* **Problem details**
Reproduce, without alteration, every line of the data; exclude the images.
○ ○ ○ ○
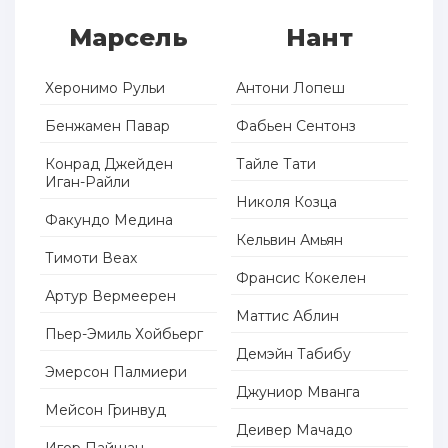
Марсель
Нант
Херонимо Рульи
Антони Лопеш
Бенжамен Павар
Фабьен Сентонз
Конрад Джейден
Тайле Тати
Иган-Райли
Николя Козца
Факундо Медина
Кельвин Амьян
Тимоти Веах
Франсис Кокелен
Артур Вермеерен
Маттис Аблин
Пьер-Эмиль Хойбьерг
Демэйн Табибу
Эмерсон Палмиери
Джуниор Мванга
Мейсон Гринвуд
Деивер Мачадо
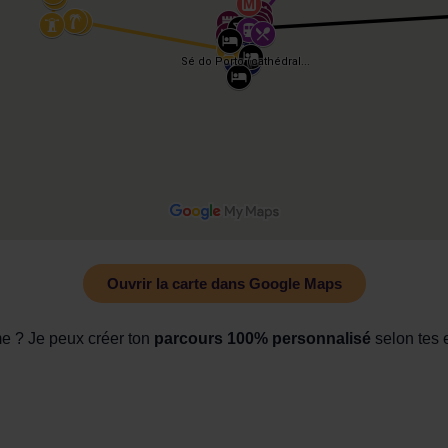
Ouvrir la carte dans Google Maps
hme ? Je peux créer ton
parcours 100% personnalisé
selon tes 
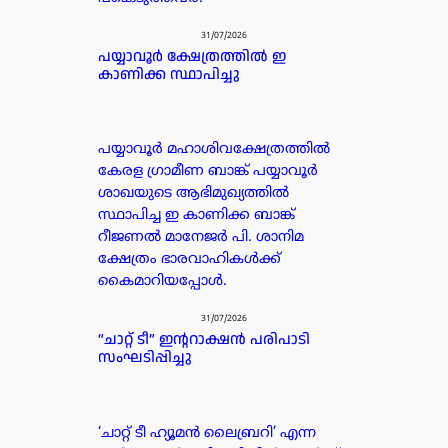
31/07/2026
പയ്യാവൂർ ക്ഷേത്രത്തിൽ ഇ
കാണിക്ക സ്ഥാപിച്ചു
പയ്യാവൂർ മഹാശിവക്ഷേത്രത്തിൽ
കേരള ഗ്രാമീണ ബാങ്ക് പയ്യാവൂർ
ശാഖയുടെ ആഭിമുഖ്യത്തിൽ
സ്ഥാപിച്ച ഇ കാണിക്ക ബാങ്ക്
റീജണൽ മാനേജർ പി. ശാനിമ
ക്ഷേത്രം ഭാരവാഹികൾക്ക്
കൈമാറിയപ്പോൾ.
31/07/2026
“ചാറ്റ് ടീ” ഇന്ററാക്ഷൻ പരിപാടി
സംഘടിപ്പിച്ചു
‘ചാറ്റ് ടീ ഹ്യൂമൻ ലൈബ്രറി’ എന്ന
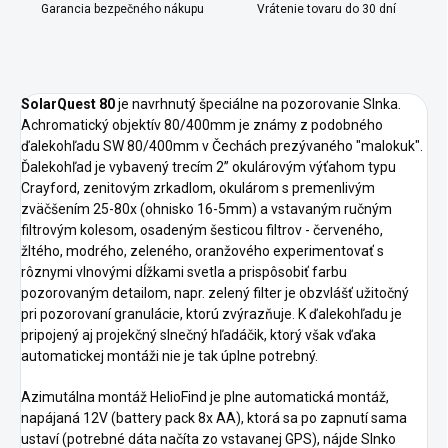
Garancia bezpečného nákupu
Vrátenie tovaru do 30 dní
SolarQuest 80
je navrhnutý špeciálne na pozorovanie Slnka.
Achromatický objektív 80/400mm je známy z podobného
ďalekohľadu SW 80/400mm v Čechách prezývaného "malokuk".
Ďalekohľad je vybavený trecím 2” okulárovým výťahom typu
Crayford, zenitovým zrkadlom, okulárom s premenlivým
zväčšením 25-80x (ohnisko 16-5mm) a vstavaným ručným
filtrovým kolesom, osadeným šesticou filtrov - červeného, ​​
žltého, modrého, zeleného, ​​oranžového experimentovať s
rôznymi vlnovými dĺžkami svetla a prispôsobiť farbu
pozorovaným detailom, napr. zelený filter je obzvlášť užitočný
pri pozorovaní granulácie, ktorú zvýrazňuje. K ďalekohľadu je
pripojený aj projekčný slnečný hľadáčik, ktorý však vďaka
automatickej montáži nie je tak úplne potrebný.
Azimutálna montáž HelioFind je plne automatická montáž,
napájaná 12V (battery pack 8x AA), ktorá sa po zapnutí sama
ustaví (potrebné dáta načíta zo vstavanej GPS), nájde Slnko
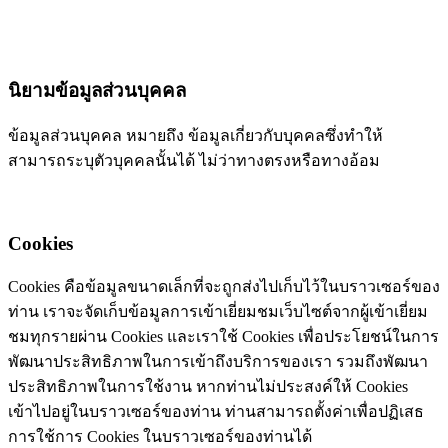
นิยามข้อมูลส่วนบุคคล
ข้อมูลส่วนบุคคล หมายถึง ข้อมูลเกี่ยวกับบุคคลซึ่งทำให้
สามารถระบุตัวบุคคลนั้นได้ ไม่ว่าทางตรงหรือทางอ้อม
Cookies
Cookies คือข้อมูลขนาดเล็กที่จะถูกส่งไปเก็บไว้ในบราวเซอร์ของ
ท่าน เราจะจัดเก็บข้อมูลการเข้าเยี่ยมชมเว็บไซต์จากผู้เข้าเยี่ยม
ชมทุกรายผ่าน Cookies และเราใช้ Cookies เพื่อประโยชน์ในการ
พัฒนาประสิทธิภาพในการเข้าถึงบริการของเรา รวมถึงพัฒนา
ประสิทธิภาพในการใช้งาน หากท่านไม่ประสงค์ให้ Cookies
เข้าไปอยู่ในบราวเซอร์ของท่าน ท่านสามารถตั้งค่าเพื่อปฏิเสธ
การใช้การ Cookies ในบราวเซอร์ของท่านได้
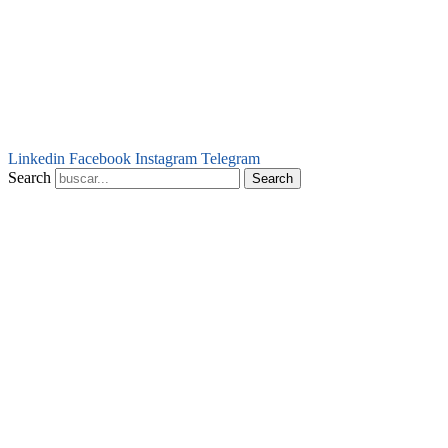
Linkedin
Facebook
Instagram
Telegram
Search
Search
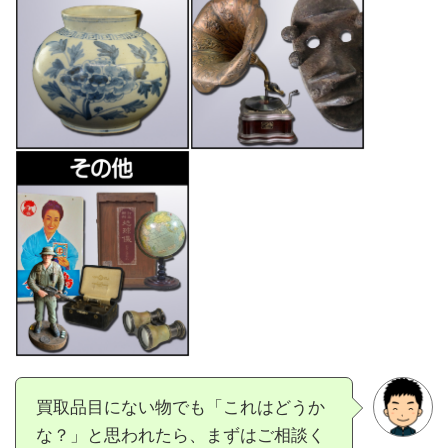
買取品目にない物でも「これはどうか
な？」と思われたら、まずはご相談く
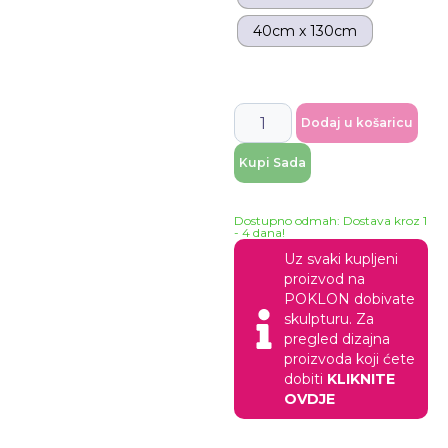
40cm x 130cm
Dodaj u košaricu
Kupi Sada
Dostupno odmah: Dostava kroz 1
- 4 dana!
Uz svaki kupljeni
proizvod na
POKLON dobivate
skulpturu. Za
pregled dizajna
proizvoda koji ćete
dobiti
KLIKNITE
OVDJE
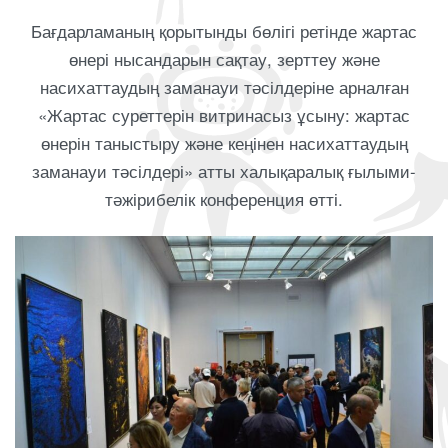
Бағдарламаның қорытынды бөлігі ретінде жартас
өнері нысандарын сақтау, зерттеу және
насихаттаудың заманауи тәсілдеріне арналған
«Жартас суреттерін витринасыз ұсыну: жартас
өнерін таныстыру және кеңінен насихаттаудың
заманауи тәсілдері» атты халықаралық ғылыми-
тәжірибелік конференция өтті.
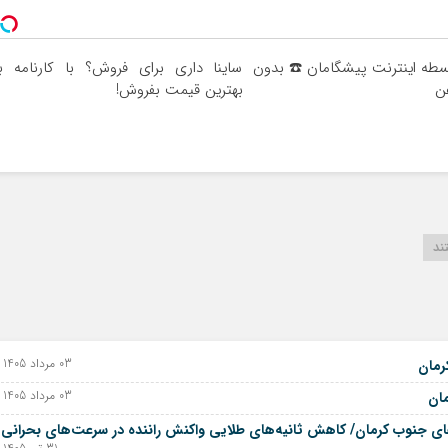
د 4 قسطه اینترنت پیشگامان ☎️ بدون
ساینا داری برای فروش؟ با کارنامه ب
فن
بهترین قیمت بفروش!
ند
03 مرداد 1405 - 25 ژوئیه 2026
رمان
03 مرداد 1405 - 25 ژوئیه 2026
مان
ای جنوب کرمان/ کاهش ثانیه‌های طلایی واکنش راننده در سرعت‌های بحرانی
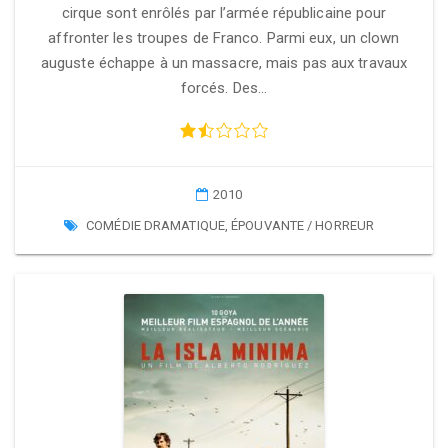
cirque sont enrôlés par l’armée républicaine pour
affronter les troupes de Franco. Parmi eux, un clown
auguste échappe à un massacre, mais pas aux travaux
forcés. Des…
2010
COMÉDIE DRAMATIQUE
,
ÉPOUVANTE / HORREUR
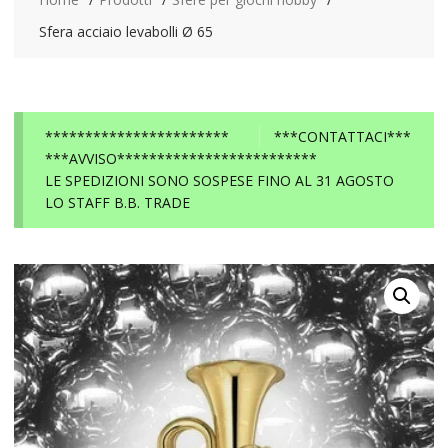
Sfera acciaio levabolli Ø 65
***********************
***CONTATTACI***
***AVVISO*************************
LE SPEDIZIONI SONO SOSPESE FINO AL 31 AGOSTO
LO STAFF B.B. TRADE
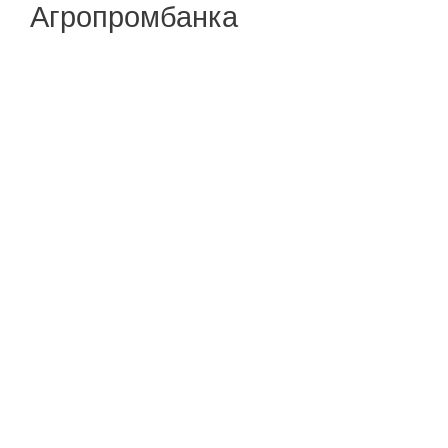
Агропромбанка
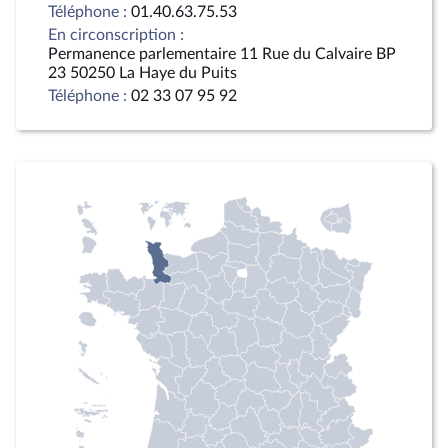
Téléphone :
01.40.63.75.53
En circonscription :
Permanence parlementaire 11 Rue du Calvaire BP
23 50250 La Haye du Puits
Téléphone :
02 33 07 95 92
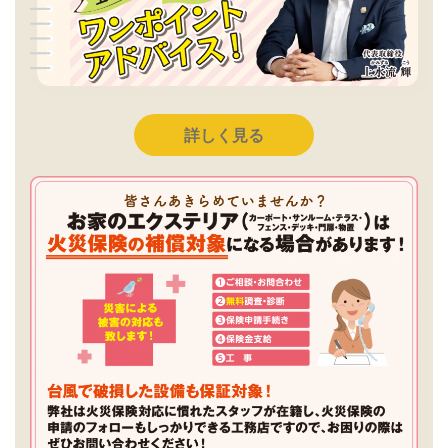
詳しく見る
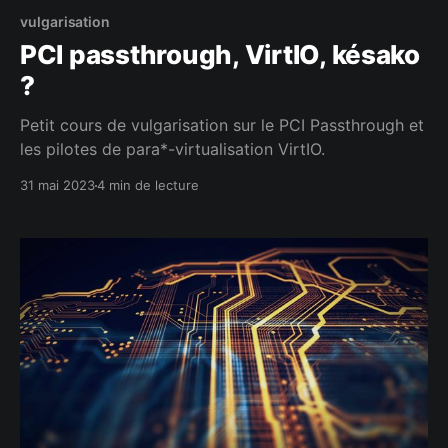
vulgarisation
PCI passthrough, VirtIO, késako
?
Petit cours de vulgarisation sur le PCI Passthrough et
les pilotes de para*-virtualisation VirtIO.
31 mai 2023
4 min de lecture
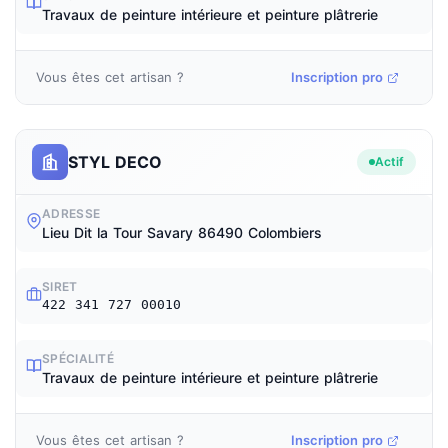
Travaux de peinture intérieure et peinture plâtrerie
Vous êtes cet artisan ?
Inscription pro
STYL DECO
Actif
ADRESSE
Lieu Dit la Tour Savary 86490 Colombiers
SIRET
422 341 727 00010
SPÉCIALITÉ
Travaux de peinture intérieure et peinture plâtrerie
Vous êtes cet artisan ?
Inscription pro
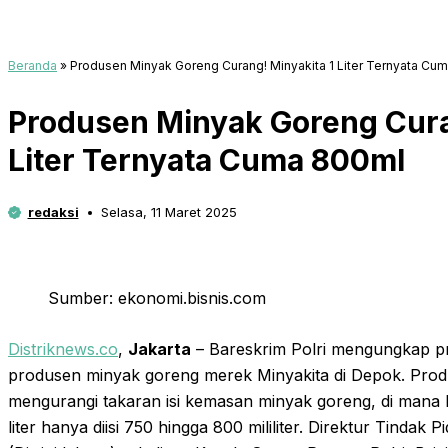
Beranda
»
Produsen Minyak Goreng Curang! Minyakita 1 Liter Ternyata Cu
Produsen Minyak Goreng Cura
Liter Ternyata Cuma 800ml
redaksi
Selasa, 11 Maret 2025
Sumber: ekonomi.bisnis.com
Distriknews.co
,
Jakarta
– Bareskrim Polri mengungkap pr
produsen minyak goreng merek Minyakita di Depok. Produ
mengurangi takaran isi kemasan minyak goreng, di mana 
liter hanya diisi 750 hingga 800 mililiter. Direktur Tinda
○ ○ ○ ○
* **Your solution**
Марсель
Нант
Херонимо Рульи
Антони Лопеш
Бенжамен Павар
Фабьен Сентонз
Конрад Джейден
Тайле Тати
Иган-Райли
Николя Козца
Факундо Медина
Кельвин Амьян
Тимоти Веах
Франсис Кокелен
Артур Вермеерен
Маттис Аблин
Пьер-Эмиль Хойбьерг
Демэйн Табибу
Эмерсон Палмиери
Джуниор Мванга
Мейсон Гринвуд
Деивер Мачадо
Ouvrir la carte dans Google Maps
hme ? Je peux créer ton
parcours 100% personnalisé
selon tes 
31/07/2026
പയ്യാവൂർ ക്ഷേത്രത്തിൽ ഇ
കാണിക്ക സ്ഥാപിച്ചു
പയ്യാവൂർ മഹാശിവക്ഷേത്രത്തിൽ
കേരള ഗ്രാമീണ ബാങ്ക് പയ്യാവൂർ
ശാഖയുടെ ആഭിമുഖ്യത്തിൽ
സ്ഥാപിച്ച ഇ കാണിക്ക ബാങ്ക്
റീജണൽ മാനേജർ പി. ശാനിമ
ക്ഷേത്രം ഭാരവാഹികൾക്ക്
കൈമാറിയപ്പോൾ.
31/07/2026
“ചാറ്റ് ടീ” ഇന്ററാക്ഷൻ പരിപാടി
സംഘടിപ്പിച്ചു
‘ചാറ്റ് ടീ ഹ്യൂമൻ ലൈബ്രറി’ എന്ന
Garancia bezpečného nákupu
Vrátenie tovaru do 30 dní
SolarQuest 80
je navrhnutý špeciálne na pozorovanie Slnka.
Achromatický objektív 80/400mm je známy z podobného
ďalekohľadu SW 80/400mm v Čechách prezývaného "malokuk".
Ďalekohľad je vybavený trecím 2” okulárovým výťahom typu
Crayford, zenitovým zrkadlom, okulárom s premenlivým
zväčšením 25-80x (ohnisko 16-5mm) a vstavaným ručným
filtrovým kolesom, osadeným šesticou filtrov - červeného, ​​
žltého, modrého, zeleného, ​​oranžového experimentovať s
rôznymi vlnovými dĺžkami svetla a prispôsobiť farbu
pozorovaným detailom, napr. zelený filter je obzvlášť užitočný
pri pozorovaní granulácie, ktorú zvýrazňuje. K ďalekohľadu je
pripojený aj projekčný slnečný hľadáčik, ktorý však vďaka
automatickej montáži nie je tak úplne potrebný.
Azimutálna montáž HelioFind je plne automatická montáž,
napájaná 12V (battery pack 8x AA), ktorá sa po zapnutí sama
ustaví (potrebné dáta načíta zo vstavanej GPS), nájde Slnko
นิยามข้อมูลส่วนบุคคล
ข้อมูลส่วนบุคคล หมายถึง ข้อมูลเกี่ยวกับบุคคลซึ่งทำให้
สามารถระบุตัวบุคคลนั้นได้ ไม่ว่าทางตรงหรือทางอ้อม
Cookies
Cookies คือข้อมูลขนาดเล็กที่จะถูกส่งไปเก็บไว้ในบราวเซอร์ของ
ท่าน เราจะจัดเก็บข้อมูลการเข้าเยี่ยมชมเว็บไซต์จากผู้เข้าเยี่ยม
ชมทุกรายผ่าน Cookies และเราใช้ Cookies เพื่อประโยชน์ในการ
พัฒนาประสิทธิภาพในการเข้าถึงบริการของเรา รวมถึงพัฒนา
ประสิทธิภาพในการใช้งาน หากท่านไม่ประสงค์ให้ Cookies
เข้าไปอยู่ในบราวเซอร์ของท่าน ท่านสามารถตั้งค่าเพื่อปฏิเสธ
การใช้การ Cookies ในบราวเซอร์ของท่านได้
Linkedin
Facebook
Instagram
Telegram
Search
Search
買取品目にない物でも「これはどうか
な？」と思われたら、まずはご相談く
40cm x 130cm
Dodaj u košaricu
Kupi Sada
Dostupno odmah: Dostava kroz 1
- 4 dana!
Uz svaki kupljeni
proizvod na
POKLON dobivate
skulpturu. Za
pregled dizajna
proizvoda koji ćete
dobiti
KLIKNITE
OVDJE
Бағдарламаның қорытынды бөлігі ретінде жартас
өнері нысандарын сақтау, зерттеу және
насихаттаудың заманауи тәсілдеріне арналған
«Жартас суреттерін витринасыз ұсыну: жартас
өнерін таныстыру және кеңінен насихаттаудың
заманауи тәсілдері» атты халықаралық ғылыми-
тәжірибелік конференция өтті.
د 4 قسطه اینترنت پیشگامان ☎️ بدون
ساینا داری برای فروش؟ با کارنامه ب
فن
بهترین قیمت بفروش!
ند
03 مرداد 1405 - 25 ژوئیه 2026
رمان
03 مرداد 1405 - 25 ژوئیه 2026
مان
ای جنوب کرمان/ کاهش ثانیه‌های طلایی واکنش راننده در سرعت‌های بحرانی
cirque sont enrôlés par l’armée républicaine pour
affronter les troupes de Franco. Parmi eux, un clown
auguste échappe à un massacre, mais pas aux travaux
forcés. Des…
2010
COMÉDIE DRAMATIQUE
,
ÉPOUVANTE / HORREUR
Sfera acciaio levabolli Ø 65
***********************
***CONTATTACI***
***AVVISO*************************
LE SPEDIZIONI SONO SOSPESE FINO AL 31 AGOSTO
LO STAFF B.B. TRADE
Агропромбанка
Téléphone :
01.40.63.75.53
En circonscription :
Permanence parlementaire 11 Rue du Calvaire BP
23 50250 La Haye du Puits
Téléphone :
02 33 07 95 92
詳しく見る
vulgarisation
PCI passthrough, VirtIO, késako
?
Petit cours de vulgarisation sur le PCI Passthrough et
les pilotes de para*-virtualisation VirtIO.
31 mai 2023
4 min de lecture
Travaux de peinture intérieure et peinture plâtrerie
Vous êtes cet artisan ?
Inscription pro
STYL DECO
Actif
ADRESSE
Lieu Dit la Tour Savary 86490 Colombiers
SIRET
422 341 727 00010
SPÉCIALITÉ
Travaux de peinture intérieure et peinture plâtrerie
Vous êtes cet artisan ?
Inscription pro
Beranda
»
Produsen Minyak Goreng Curang! Minyakita 1 Liter Ternyata Cu
Produsen Minyak Goreng Cura
Liter Ternyata Cuma 800ml
redaksi
Selasa, 11 Maret 2025
Sumber: ekonomi.bisnis.com
Distriknews.co
,
Jakarta
– Bareskrim Polri mengungkap pr
produsen minyak goreng merek Minyakita di Depok. Produ
mengurangi takaran isi kemasan minyak goreng, di mana 
liter hanya diisi 750 hingga 800 mililiter. Direktur Tinda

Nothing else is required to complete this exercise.